Veranstaltungen Leipziger Buchmesse 2023

PDF-Dokument mit allen Veranstaltungen zum Herunterladen

Donnerstag 27.4.23

Diskriminierungssensibles Übersetzen

Donnerstag, 27.4., 12.30-13.30 Uhr
Sachbuch & Wissenschaft Halle 2, D500

Sprache prägt das Bewusstsein, die Weltsicht. Es ist längst klar, dass unser althergebrachter Sprachgebrauch nicht nur viele Menschen ausklammert und unsichtbar macht, sondern auch verletzt, Vorurteile festschreibt und Diskriminierungen selbstverständlich erscheinen lässt. Ein sensibler, bewussterer Umgang mit Sprache wird schon länger nicht nur von Betroffenen gefordert, aber so richtig voran geht es erst seit wenigen Jahren – gegen teils heftigen Widerstand aus konservativen Reihen. Wir diskutieren darüber, warum und wie manche Klassiker der Literaturgeschichte neu übersetzt werden müssen, welche heiklen Fragen die Literatur der Gegenwart aufwirft, wie sich Fußnoten und Erklär-Exzesse vermeiden lassen oder auch nicht, welchen Herausforderungen sich die literarische Übersetzung im Gegensatz zum Sachtext stellen muss, welche Hilfsmittel und Angebote es bereits gibt – und vieles mehr.

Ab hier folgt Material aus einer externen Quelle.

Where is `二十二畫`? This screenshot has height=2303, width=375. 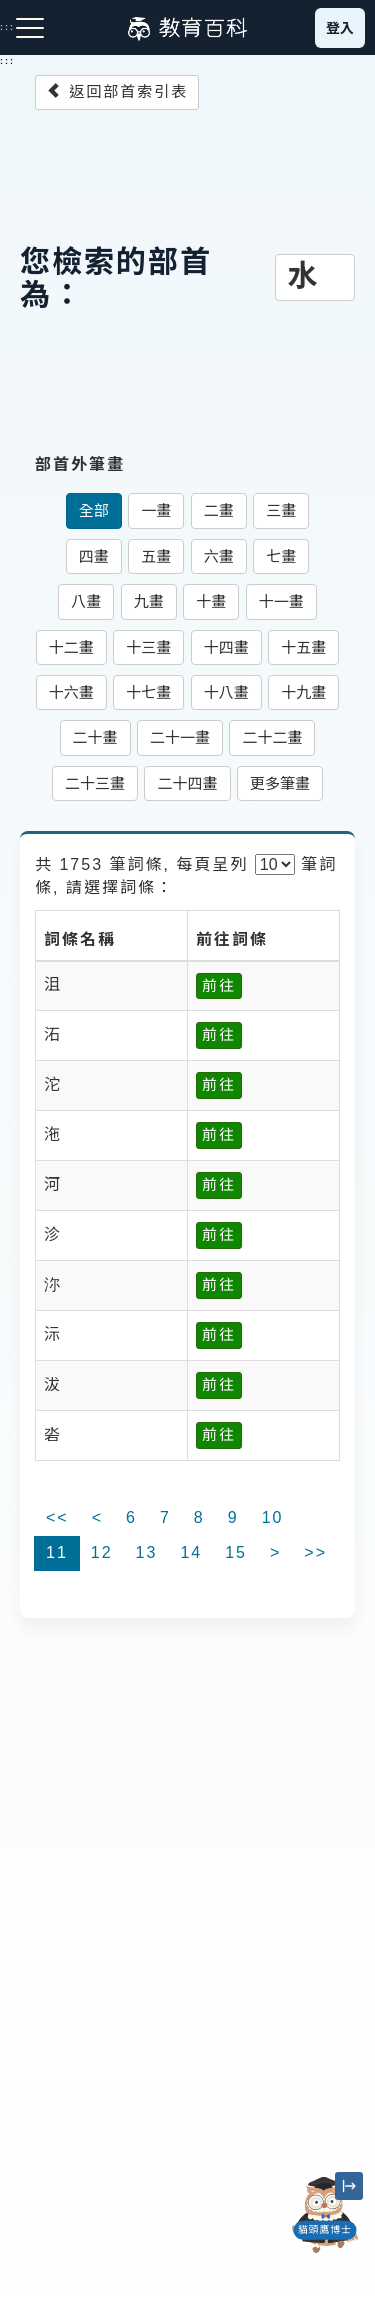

Moderation: Ilke Sayan, Booktuberin und Moderatorin
Teilnehmende: Anna von Rath, Übersetzerin und Social Justice und Diversity Trainerin; 
Patricia Klobusiczky, Literaturübersetzerin und Dozentin; 
Victoria Linnea, Lektorin und Sensitivity Readerin.

Der zähe Kampf für Klimagerechtigkeit

Donnerstag, 27.4., 14.30-15.30 Uhr
Sachbuch Halle 4

Kaum ein Protest ist derzeit so kraftvoll und medienpräsent wie der der Klimabewegung. Zuletzt gingen die Bilder der Räumung von Lützerath um die Welt. Die politischen Versprechen bleiben indes uneingelöst, das globale Wirtschaftssystem unangegriffen. Dabei ist der Klimawandel kein Problem der Zukunft, das die weiße Mittelschicht mit Plastik- und Fleischverzicht individualistisch lösen kann, sondern gewaltvolle Realität in vielen Ländern des Globalen Südens. Welche Perspektiven hat der Kampf um Klimagerechtigkeit? Wie wird es möglich sein, sich nicht von Frust und drohenden Strafen bremsen zu lassen? Nicht zuletzt stellt sich im Rahmen der Messe auch die Frage, welche Wege es aus der Klimaschädlichkeit der Buchbranche gibt.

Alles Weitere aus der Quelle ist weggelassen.